Six Baltimore Officers Injured Saturday as Freddie Gray Protests Turn Violent
Authorities said Sunday that 35 people had been arrested — 31 adults and four juveniles — on charges that included failure to disperse, rioting, assaulting police, burglary, theft and destruction of property. Six officers suffered minor injuries.

Baltimore protests over an in-custody death turned violent Saturday. (Photo: WJZ TV Screen Shot)
Residents of Baltimore who were shaken Saturday by violent protests over the death of a man in police custody awoke Sunday to sweep up shattered glass and board up broken windows, while authorities upped the count of those arrested to nearly three dozen.
Authorities said Sunday that 35 people had been arrested — 31 adults and four juveniles — on charges that included failure to disperse, rioting, assaulting police, burglary, theft and destruction of property. Six officers suffered minor injuries.
City leaders and the NAACP blamed the violence on "outside agitators” and said the arrests of so many from Baltimore did not reflect instigators who escaped apprehension, the Washington Post reports. One of the last speakers at a City Hall rally Saturday told the crowd that he understood they wanted to go to Camden Yards and assured them they would soon "be released" and be on their own.
Although the protests were peaceful for much of Saturday morning, they took a violent turn around 6 p.m. Baltimore City police donned riot gear and tried to move people out of the downtown area, concerned for the safety of residents and thousands of Orioles fans who were watching the team play the Red Sox at Camden Yards, WJZ TV reports.
Tessa Hill-Aston, president of the Baltimore branch of the NAACP, said the violence at the end of what had been hours of peaceful protest trampled the message of the day. "The last two hours was about breaking things up, and nothing about Freddie Gray," she said.
Both affected areas of the city returned to quiet Sunday, and community leaders said protests were suspended in deference to the wake on Sunday afternoon and funeral on Monday for the man whose death sparked the protests.
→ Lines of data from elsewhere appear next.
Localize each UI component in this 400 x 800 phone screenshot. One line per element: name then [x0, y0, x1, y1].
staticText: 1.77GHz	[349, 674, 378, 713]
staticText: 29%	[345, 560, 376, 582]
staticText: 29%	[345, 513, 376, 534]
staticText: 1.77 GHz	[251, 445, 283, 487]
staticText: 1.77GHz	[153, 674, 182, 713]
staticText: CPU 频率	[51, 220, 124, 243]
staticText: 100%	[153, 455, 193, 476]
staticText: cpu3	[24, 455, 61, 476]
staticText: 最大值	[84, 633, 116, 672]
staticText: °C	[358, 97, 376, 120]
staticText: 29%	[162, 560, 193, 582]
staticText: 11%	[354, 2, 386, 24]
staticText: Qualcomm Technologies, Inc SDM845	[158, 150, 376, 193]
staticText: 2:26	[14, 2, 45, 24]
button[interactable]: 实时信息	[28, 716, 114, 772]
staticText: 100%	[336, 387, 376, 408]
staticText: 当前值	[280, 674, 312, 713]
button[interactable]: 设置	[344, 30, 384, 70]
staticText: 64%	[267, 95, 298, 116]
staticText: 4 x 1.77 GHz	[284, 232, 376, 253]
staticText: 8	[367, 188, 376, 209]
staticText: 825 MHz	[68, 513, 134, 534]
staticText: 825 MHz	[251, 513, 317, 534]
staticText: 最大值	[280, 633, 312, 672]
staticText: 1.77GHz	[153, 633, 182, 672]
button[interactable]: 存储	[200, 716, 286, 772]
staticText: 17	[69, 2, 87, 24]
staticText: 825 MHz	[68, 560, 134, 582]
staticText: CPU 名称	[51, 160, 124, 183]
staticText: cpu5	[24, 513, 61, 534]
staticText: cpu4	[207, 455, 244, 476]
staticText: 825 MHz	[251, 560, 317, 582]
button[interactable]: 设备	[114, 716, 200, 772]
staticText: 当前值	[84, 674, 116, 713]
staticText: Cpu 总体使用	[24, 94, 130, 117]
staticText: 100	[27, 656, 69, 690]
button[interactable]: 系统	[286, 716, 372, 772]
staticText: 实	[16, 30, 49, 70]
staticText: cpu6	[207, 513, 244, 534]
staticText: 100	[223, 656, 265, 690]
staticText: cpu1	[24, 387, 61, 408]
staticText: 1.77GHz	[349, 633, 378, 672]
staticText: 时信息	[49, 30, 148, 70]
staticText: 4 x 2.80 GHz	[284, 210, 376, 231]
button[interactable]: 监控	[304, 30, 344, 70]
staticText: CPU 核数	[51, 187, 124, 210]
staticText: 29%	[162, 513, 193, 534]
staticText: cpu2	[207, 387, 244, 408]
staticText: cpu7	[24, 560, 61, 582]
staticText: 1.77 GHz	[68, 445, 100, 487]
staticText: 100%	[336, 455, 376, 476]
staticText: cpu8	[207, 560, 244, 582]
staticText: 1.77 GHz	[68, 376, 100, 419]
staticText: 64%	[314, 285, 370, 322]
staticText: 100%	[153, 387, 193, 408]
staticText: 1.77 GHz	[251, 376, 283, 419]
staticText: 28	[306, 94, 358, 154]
Freddie Gray, 25, died April 19, a week after he was arrested on a West Baltimore corner, pinned to the ground and dragged to the back of a police wagon.
Police said he died of severe injuries to his spine and are trying to determine how the injuries occurred.
Six officers have been suspended, and police plan to turn over their cases to prosecutors on May 1. But demonstrators demanding murder indictments have turned Baltimore into the latest in a long list of cities grappling with deaths of young black men at the hands of police.